Surviving Gen X by Jo Szewczyk; Bizarre, Confusing, and Witty Mish-Mash of Getting Laid and Finding Love in 1990’s Las Vegas
By Julie Sara Porter
Bookworm Reviews
Spoilers: It wouldn't surprise me if Jo Szewczyk’s Surviving Gen X existed in the same universe as Richard R. Becker’s Third Wheel. It almost could be a stealth sequel. Third Wheel was a seriocomic Crime Thriller about a geeky but troubled kid in 80’s Las Vegas encountering a bevy of eccentric criminals in an attempt to stave off boredom and get rich. Surviving Gen X is a seriocomic Literary Fiction about a disaffected 20 something in 90’s Las Vegas encountering a bevy of eccentric friends, acquaintances, and lovers in an attempt to stave off loneliness and get laid. Between the two books, there appears to be a natural progression of age and experience that develops within the protagonists the more they venture into Sin City at various points in their lives.
Surviving Gen X doesn’t have much in the way of plot. It focuses on an unnamed Narrator who goes from one misadventure to another. He encounters little people, runaway Mormons, glam rock tribute bands, persistent exes, violent crooks,gamblers, apartment crashers who never leave, bartenders with suspect mob ties. BDSM club goers, homicidal religious types, addicts, prostitutes, and many other colorful locals and tourists that Las Vegas has to offer.
The book bounces around in an excitable stream of conscious manner which is less concerned with what happens than how these incidents are seen through the Narrator’s eyes. He is a sarcastic jaded character who is filled with dry one liners. (At a costume party someone mistakes his Willy Wonka costume for Prince. He sarcastically tells the Reader, “My name is not Prince and I am not funky.”) He observes everything with a wry detachment that alternates between bemused excitement and world weariness at the shenanigans in which he falls into.
The Narrator isn’t exactly the warmest of souls. He is quite often shallow and careless in his feelings towards others particularly in his romantic relationships. He cares more about getting some than getting into a relationship. When he finds someone that he actually does care about, he pursues her behaving like a stalker instead of someone who is truly considerate about what she wants and how he is making life difficult for her.
Nonetheless, he does show genuine understanding and concern towards others. After a very weird night, he meets Gene, a French little person. The two bond while they are in jail and escape together. The two become friends united in their pursuit of women and potential happiness. The Narrator and Gene assist each other in their romantic troubles and usually find themselves in various hapless situations but emerge with their friendship intact.
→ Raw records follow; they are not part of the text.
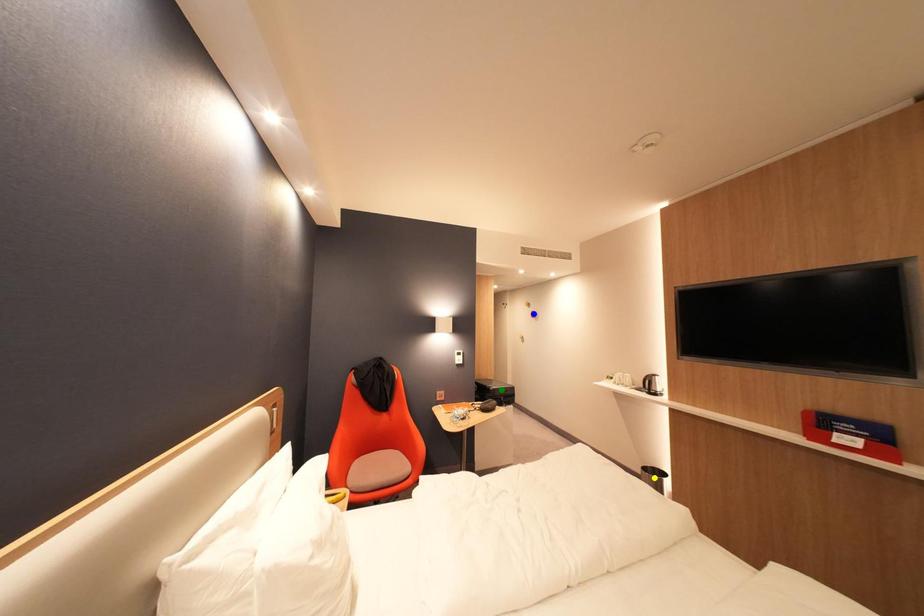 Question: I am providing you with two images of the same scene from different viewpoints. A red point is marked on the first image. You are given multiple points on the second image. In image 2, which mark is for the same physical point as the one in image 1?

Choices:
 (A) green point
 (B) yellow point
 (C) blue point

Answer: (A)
The Narrator also has a potentially developing relationship with Annie, an unhappily married Mormon woman. His pursuit of her is problematic but it is born out of genuine concern especially when he encounters her abusive religious husband. There is a genuine concern for her welfare and even if the Narrator is not always wise in his gestures towards her, he does care about her beyond a one night stand. The Narrator’s relationships with Gene and Annie veer towards heart in a novel that is more concerned with showing the surface of life in Las Vegas and little of the substance.
Actually the most important character is not Gene, Annie, or even the Narrator. It is Las Vegas itself. It is shown in all of its facets. There are various chapters like one set at the Fetish and Fantasy Ball, an elaborate masquerade in which one's darkest sexual desires are filled, which show the city in all of its licentious weirdness. It is seen as vibrant, loud, obnoxious, intoxicating, iconoclastic, lascivious, tacky, exciting, and hypnotic. It is the type of city where it’s easy to find a good time but not easy to find a peace of mind.
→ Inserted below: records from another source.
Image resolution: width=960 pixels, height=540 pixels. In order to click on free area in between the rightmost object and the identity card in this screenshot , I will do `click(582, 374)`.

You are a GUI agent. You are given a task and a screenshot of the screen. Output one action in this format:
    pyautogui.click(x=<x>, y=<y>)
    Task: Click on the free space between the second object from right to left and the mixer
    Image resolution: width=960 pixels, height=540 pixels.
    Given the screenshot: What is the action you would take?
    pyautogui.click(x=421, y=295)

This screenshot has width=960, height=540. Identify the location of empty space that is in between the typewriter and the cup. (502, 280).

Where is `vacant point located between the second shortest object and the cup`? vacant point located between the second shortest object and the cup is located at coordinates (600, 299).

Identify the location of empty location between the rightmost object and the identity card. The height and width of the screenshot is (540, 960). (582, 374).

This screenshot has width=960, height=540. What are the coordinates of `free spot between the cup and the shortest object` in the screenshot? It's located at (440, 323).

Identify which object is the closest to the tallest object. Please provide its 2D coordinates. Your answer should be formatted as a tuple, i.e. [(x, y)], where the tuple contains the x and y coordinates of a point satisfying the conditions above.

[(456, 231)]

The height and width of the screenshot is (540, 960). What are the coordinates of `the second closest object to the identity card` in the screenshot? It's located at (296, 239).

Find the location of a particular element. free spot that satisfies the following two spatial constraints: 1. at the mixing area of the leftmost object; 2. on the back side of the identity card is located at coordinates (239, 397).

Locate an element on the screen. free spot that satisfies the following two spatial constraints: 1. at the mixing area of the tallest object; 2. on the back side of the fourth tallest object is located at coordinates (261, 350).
That’s what the setting does to the characters. They are aware of the shallowness and fall into it. They can’t find anything meaningful so they drink, party, have sex, and live for the moment. It is not the cry of free spirits. It is the cry of desperate souls who are drowning in the ennui of their excitement. They have given up on looking for any meaning. They just want to have a good time even when they are sick of it.
That’s what the Narrator wants to find: some meaning in his life. Something beyond the surface shallow world that surrounds him. But finding unhappiness in his pursuits causes him to withdraw even more into that shallowness. Ironically the title is called Surviving Gen X because that’s all that he is doing. He is surviving, but not growing, developing, or really living.